[ABOUT THIS EXERCISE]: Nothing but the images is to be left out of your exact copy of the entries.

■ ■ ■ ■

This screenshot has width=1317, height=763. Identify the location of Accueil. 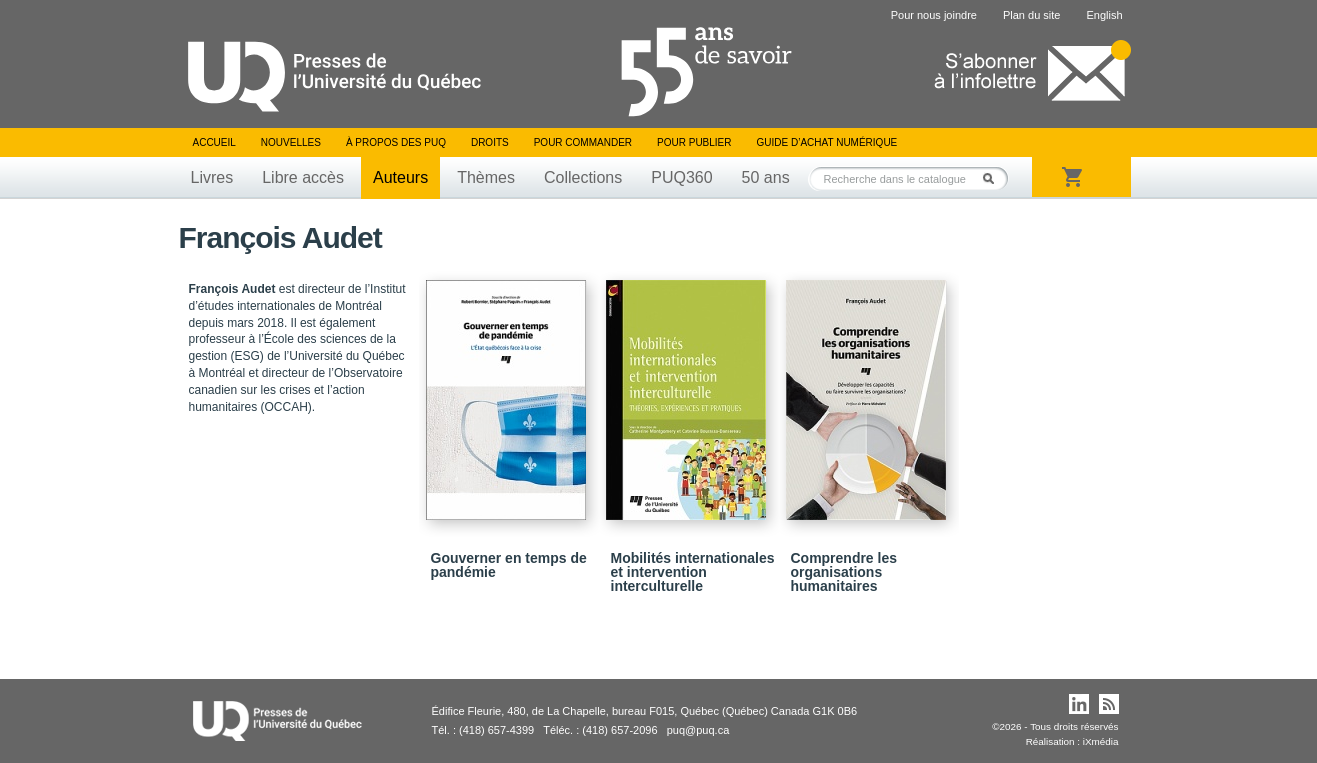
(214, 142).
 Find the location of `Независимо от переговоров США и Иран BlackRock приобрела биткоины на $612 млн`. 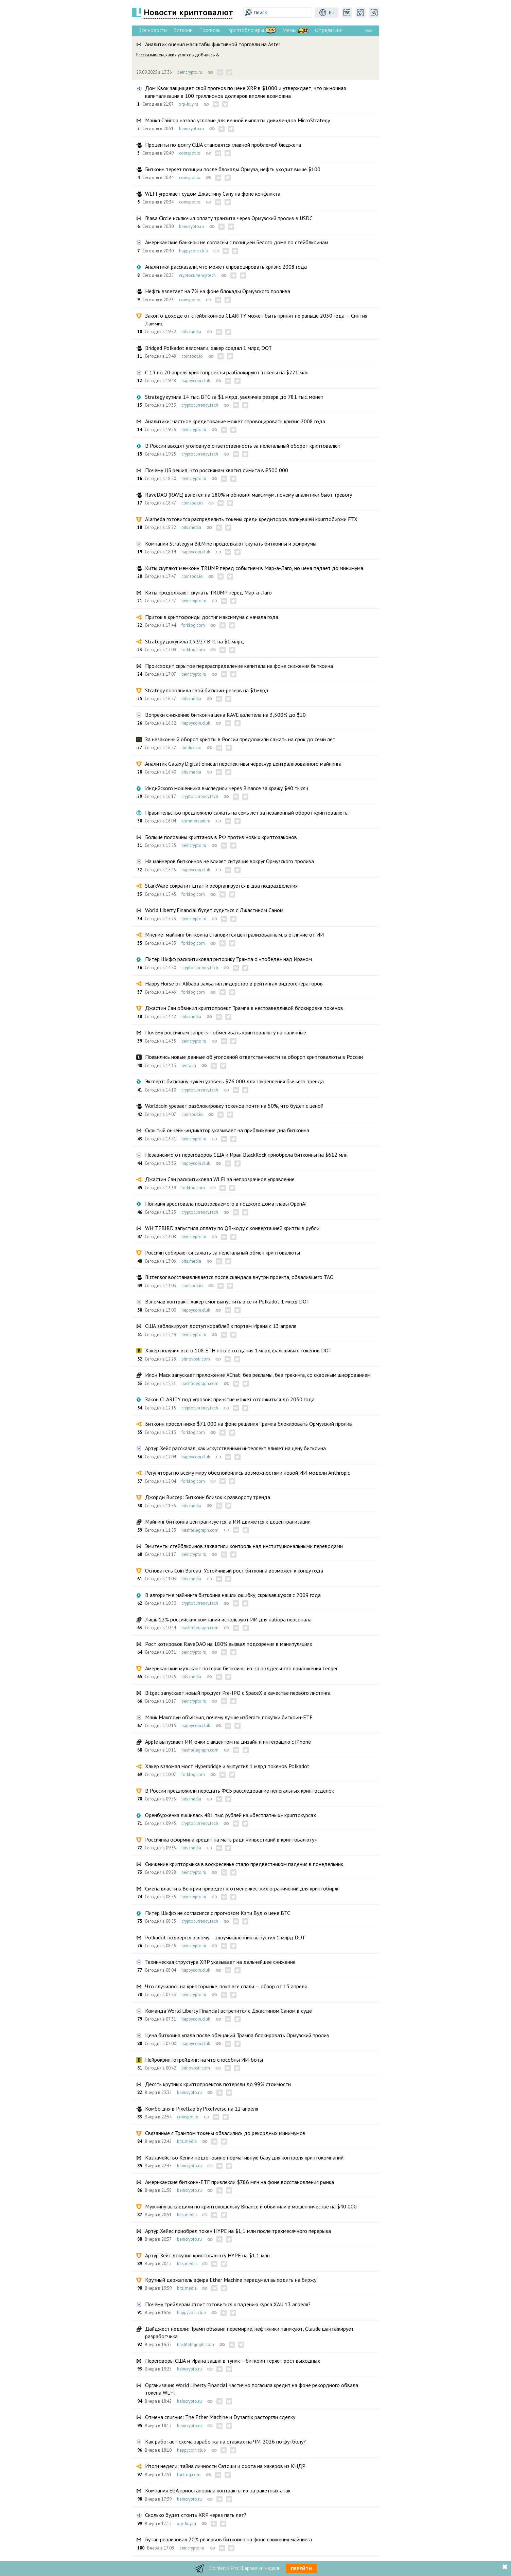

Независимо от переговоров США и Иран BlackRock приобрела биткоины на $612 млн is located at coordinates (246, 1154).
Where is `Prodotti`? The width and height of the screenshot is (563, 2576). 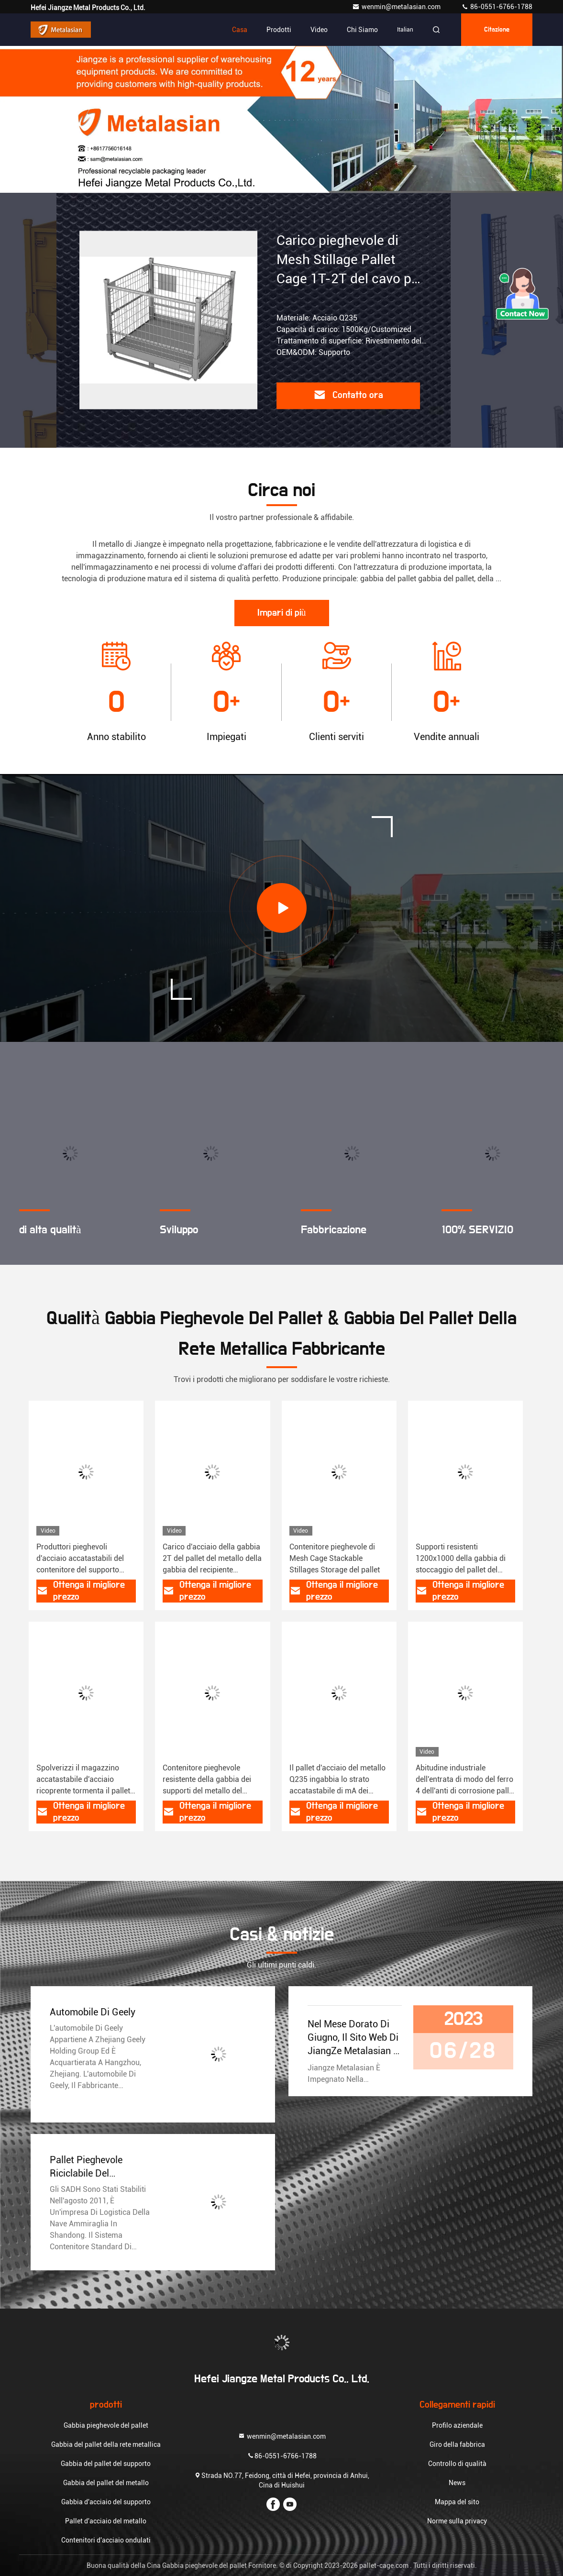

■ ■ ■ ■

[EXERCISE ANSWER]:
This screenshot has width=1317, height=763. Identify the location of Accueil. 
(214, 142).
 Find the location of `Независимо от переговоров США и Иран BlackRock приобрела биткоины на $612 млн`. 

Независимо от переговоров США и Иран BlackRock приобрела биткоины на $612 млн is located at coordinates (246, 1154).
Where is `Prodotti`? The width and height of the screenshot is (563, 2576). 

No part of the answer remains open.